— Я сознаю, что выполняю долг перед родиной, — сказала взволнованно Наташа, — но согласитесь сами: очень больно, когда тебя считают предателем.
— Ничего не сделаешь, родная, — произнес Беляк. — На то мы и называемся большевиками, — все должны перенести, стерпеть, а борьбы не прекращать и цели достигнуть.
Наташа научилась говорить по-немецки и по заданию Беляка выведывала от гитлеровских летчиков все, что было возможно. Благодаря ее информации советская авиация уже дважды удачно бомбила городской аэродром, — взорвались штабели бомб, были подожжены цистерны с горючим.
Сейчас Наташа собирала сведения о поступивших на вооружение германской армии новых самолетах, о мощности их моторов, скорости, запасе горючего, предельной бомбовой нагрузке, вооружении.
Костров сообщил собравшимся, в том числе и Наташе, что Указом Президиума Верховного Совета СССР она за выполнение заданий в тылу врага награждена орденом Красной Звезды.
На щеках Наташи ярко проступил румянец. Быстро заморгав ресницами, она опустила голову.
Костров, наблюдавший за девушкой, видел, как она нервно пощипывала полу своего легкого пальтишка, как высоко и быстро поднималась ее грудь. Сообщение о награде было для нее неожиданностью.

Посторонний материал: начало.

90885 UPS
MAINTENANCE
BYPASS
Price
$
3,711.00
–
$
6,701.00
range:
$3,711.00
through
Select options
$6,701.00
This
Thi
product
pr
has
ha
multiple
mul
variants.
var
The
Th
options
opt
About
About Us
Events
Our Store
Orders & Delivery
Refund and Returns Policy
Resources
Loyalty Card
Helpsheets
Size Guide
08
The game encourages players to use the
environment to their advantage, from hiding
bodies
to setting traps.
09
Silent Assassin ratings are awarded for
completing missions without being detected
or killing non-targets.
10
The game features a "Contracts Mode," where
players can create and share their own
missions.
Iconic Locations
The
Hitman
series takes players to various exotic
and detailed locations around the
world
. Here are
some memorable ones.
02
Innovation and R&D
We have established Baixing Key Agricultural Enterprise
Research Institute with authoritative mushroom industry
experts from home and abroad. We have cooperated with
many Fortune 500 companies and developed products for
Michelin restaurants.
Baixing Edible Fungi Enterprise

На несколько секунд воцарилась тишина, глаза всех были устремлены на Наташу.
Нарушил молчание Костров.
— Как со здоровьем? — спросил он девушку.
— Не жалуюсь. Это я только с виду такая.
— С питанием как?
— А что с питанием? Я же в столовой работаю. По заданию Дмитрия Карповича я еще кое-что достаю и передаю через дедушку Микулича нуждающимся товарищам.

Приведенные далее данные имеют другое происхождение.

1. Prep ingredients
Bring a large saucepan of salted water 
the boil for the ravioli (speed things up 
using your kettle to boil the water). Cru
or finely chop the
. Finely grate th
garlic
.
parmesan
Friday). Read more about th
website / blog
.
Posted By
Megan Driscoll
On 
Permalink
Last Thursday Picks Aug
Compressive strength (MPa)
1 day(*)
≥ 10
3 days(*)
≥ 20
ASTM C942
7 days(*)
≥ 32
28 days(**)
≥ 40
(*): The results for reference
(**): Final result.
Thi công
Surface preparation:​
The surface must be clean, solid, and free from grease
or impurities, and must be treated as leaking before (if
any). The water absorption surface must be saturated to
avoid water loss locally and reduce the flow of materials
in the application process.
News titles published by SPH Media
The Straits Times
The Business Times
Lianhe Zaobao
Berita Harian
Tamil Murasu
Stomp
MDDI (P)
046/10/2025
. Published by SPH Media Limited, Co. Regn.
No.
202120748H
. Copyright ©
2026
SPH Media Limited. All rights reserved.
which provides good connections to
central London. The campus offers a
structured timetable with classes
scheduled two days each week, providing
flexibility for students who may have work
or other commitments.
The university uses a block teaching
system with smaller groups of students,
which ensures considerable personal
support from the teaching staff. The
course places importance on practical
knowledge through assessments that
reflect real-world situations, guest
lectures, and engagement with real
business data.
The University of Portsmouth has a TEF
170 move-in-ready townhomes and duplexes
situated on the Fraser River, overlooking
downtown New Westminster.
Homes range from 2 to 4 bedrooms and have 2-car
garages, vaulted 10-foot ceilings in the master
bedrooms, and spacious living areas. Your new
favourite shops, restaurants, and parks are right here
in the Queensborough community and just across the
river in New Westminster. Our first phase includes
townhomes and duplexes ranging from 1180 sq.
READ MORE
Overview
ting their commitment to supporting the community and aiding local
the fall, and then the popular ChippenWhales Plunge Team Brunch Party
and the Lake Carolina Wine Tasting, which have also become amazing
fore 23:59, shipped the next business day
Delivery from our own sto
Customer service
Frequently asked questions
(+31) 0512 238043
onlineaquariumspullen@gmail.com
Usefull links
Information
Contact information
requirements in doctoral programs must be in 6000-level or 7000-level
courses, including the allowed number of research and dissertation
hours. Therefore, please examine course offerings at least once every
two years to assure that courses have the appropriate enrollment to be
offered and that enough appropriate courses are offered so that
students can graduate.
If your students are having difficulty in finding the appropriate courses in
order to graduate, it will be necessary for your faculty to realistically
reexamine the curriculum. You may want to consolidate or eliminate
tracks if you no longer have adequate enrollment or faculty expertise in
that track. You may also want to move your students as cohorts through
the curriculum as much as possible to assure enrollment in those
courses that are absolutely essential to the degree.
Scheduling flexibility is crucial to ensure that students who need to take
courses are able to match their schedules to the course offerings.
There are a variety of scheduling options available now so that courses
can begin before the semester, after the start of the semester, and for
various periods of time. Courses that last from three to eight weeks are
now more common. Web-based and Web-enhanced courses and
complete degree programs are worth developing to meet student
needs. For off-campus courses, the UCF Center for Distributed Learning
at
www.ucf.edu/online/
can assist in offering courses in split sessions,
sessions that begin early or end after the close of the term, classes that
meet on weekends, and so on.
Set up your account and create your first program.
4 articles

Наташу единогласно приняли в кандидаты партии.
— Вот видишь, как хорошо получилось, — сказал Беляк, — сразу у тебя две радости. В один день стала и коммунисткой и орденоносцем. Сердечко-то, небось, прыгает, а? Рада?
Наташа поднялась с камня, маленькая, тоненькая, оправила пальто и, сжав руки в кулачки, сказала горячо, быстро:
— Рада… Ой, как же рада!… Разве я думала?… Ведь это вы все, Дмитрий Карпович, — и, неожиданно бросившись к Беляку, она обхватила его шею руками, жарко поцеловала и зарыдала.

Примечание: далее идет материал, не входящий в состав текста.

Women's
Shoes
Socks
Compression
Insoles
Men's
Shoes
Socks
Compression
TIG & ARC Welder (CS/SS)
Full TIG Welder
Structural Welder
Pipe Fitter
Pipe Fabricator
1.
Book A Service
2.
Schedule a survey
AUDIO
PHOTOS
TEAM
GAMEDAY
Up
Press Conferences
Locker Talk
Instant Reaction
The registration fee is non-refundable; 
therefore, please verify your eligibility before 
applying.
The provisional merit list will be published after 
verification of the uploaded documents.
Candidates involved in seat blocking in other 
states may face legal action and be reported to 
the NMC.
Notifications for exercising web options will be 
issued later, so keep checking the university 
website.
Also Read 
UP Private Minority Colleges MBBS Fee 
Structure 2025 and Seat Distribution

— Ну вот, дурашка моя… — растерянно и смущенно произнес Беляк, ласково поглаживая голову девушки. — Зачем же плакать?… Ты же… ты же теперь орденоносец… и вдруг…
Беляк не мог подобрать слов, он и сам был готов заплакать.
— Это я от радости… это хорошо, — сказала Наташа, вытирая слезы. — Так бывает, наверное, раз в жизни.
— Еще будет… обязательно будет, — твердо заверил Микулич. — Должно быть.
— Я тоже в этом уверен, — проговорил Костров, взволнованный не менее самой Наташи.
— Ну, я пошла. До свиданья, товарищи. — И, неожиданно крепко, по-мужски пожав всем руки, Наташа, бодрая, с горящими от радостного возбуждения глазами, вышла в сопровождении Беляка из комнаты.
Она ушла, но что-то светлое, необычное осталось в этом холодном, мрачном помещении. И сырые углы, повитые изморозью, как паутиной, и неотесанные глыбы камней, и бледный свет коптящей плошки — все казалось приветливее, уютнее.
Первым заговорил Микулич.
— Не девчонка, а голубка. Вся она прозрачная какая-то, чистая. Другой раз как подумаешь, что крутится она среди этих гадов, сердце перевертывается…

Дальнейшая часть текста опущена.